__TASK TO CARRY OUT__
Before answering, work out how many lines below contain the string "wins"; the reply is that number alone.

__Extracted page text data__
※ ※ ※
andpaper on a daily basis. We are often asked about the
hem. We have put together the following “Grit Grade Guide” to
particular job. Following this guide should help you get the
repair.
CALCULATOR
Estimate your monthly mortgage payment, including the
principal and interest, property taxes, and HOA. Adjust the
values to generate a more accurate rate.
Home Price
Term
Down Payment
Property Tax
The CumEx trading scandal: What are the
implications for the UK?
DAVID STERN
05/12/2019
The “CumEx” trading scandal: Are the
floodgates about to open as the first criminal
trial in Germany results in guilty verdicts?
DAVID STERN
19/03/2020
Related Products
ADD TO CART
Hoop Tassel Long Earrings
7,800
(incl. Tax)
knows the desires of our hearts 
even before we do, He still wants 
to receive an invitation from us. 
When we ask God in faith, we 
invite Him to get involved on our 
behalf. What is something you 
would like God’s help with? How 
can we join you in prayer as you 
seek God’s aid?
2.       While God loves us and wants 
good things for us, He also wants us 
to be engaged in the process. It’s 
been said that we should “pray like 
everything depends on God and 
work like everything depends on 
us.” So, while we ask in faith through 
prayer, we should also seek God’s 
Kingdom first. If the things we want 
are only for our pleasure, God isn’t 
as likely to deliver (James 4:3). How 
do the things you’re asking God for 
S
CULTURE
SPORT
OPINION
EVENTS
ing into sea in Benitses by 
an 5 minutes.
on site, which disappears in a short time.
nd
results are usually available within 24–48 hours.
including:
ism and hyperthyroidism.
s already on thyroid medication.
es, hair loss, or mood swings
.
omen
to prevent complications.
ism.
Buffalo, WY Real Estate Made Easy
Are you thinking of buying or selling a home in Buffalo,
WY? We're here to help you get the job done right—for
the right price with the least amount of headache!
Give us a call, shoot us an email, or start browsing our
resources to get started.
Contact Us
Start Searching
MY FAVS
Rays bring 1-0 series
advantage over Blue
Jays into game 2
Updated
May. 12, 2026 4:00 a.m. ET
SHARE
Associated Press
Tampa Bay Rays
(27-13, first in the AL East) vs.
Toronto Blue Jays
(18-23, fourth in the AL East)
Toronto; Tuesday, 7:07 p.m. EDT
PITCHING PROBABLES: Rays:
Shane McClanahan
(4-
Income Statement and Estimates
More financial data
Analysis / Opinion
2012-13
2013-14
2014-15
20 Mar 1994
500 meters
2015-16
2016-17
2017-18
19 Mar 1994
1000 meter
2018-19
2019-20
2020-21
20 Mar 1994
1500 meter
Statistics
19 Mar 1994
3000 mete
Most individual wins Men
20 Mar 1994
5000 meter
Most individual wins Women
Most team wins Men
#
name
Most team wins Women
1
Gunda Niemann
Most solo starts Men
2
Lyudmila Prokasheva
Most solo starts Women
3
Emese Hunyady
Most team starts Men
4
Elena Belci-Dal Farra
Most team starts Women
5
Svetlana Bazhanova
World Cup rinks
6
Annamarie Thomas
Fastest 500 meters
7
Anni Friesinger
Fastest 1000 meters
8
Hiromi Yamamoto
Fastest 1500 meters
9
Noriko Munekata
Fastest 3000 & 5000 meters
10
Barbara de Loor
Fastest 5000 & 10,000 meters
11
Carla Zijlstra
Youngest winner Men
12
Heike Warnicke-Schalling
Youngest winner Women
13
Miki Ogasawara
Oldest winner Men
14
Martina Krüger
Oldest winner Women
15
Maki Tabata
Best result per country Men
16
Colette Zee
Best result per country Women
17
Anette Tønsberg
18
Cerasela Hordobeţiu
※ ※ ※
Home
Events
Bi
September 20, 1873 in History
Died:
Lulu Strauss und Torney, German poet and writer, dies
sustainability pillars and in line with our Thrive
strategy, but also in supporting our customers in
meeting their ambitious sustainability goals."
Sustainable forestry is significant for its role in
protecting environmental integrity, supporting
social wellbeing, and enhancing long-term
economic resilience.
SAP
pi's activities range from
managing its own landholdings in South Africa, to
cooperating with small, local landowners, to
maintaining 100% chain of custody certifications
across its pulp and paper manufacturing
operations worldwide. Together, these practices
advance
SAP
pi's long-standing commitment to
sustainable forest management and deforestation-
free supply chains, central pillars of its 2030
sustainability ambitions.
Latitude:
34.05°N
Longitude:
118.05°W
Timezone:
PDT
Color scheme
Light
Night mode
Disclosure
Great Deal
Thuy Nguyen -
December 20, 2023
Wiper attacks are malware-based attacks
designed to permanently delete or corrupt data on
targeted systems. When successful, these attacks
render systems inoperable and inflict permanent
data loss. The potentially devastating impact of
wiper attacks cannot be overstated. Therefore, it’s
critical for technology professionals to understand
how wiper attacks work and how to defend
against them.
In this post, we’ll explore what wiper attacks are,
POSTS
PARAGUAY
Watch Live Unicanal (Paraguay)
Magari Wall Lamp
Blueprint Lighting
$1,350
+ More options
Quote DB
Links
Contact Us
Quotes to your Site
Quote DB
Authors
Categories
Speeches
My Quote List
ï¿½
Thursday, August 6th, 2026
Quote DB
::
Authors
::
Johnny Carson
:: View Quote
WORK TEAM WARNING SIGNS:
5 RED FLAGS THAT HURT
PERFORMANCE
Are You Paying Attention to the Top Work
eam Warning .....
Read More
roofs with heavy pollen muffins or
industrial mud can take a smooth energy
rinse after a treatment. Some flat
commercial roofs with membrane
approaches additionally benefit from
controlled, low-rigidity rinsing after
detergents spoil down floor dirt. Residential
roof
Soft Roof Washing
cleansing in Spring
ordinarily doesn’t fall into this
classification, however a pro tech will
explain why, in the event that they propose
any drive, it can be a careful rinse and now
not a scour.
※ ※ ※
__SOLUTION FOR THIS PROBLEM__
4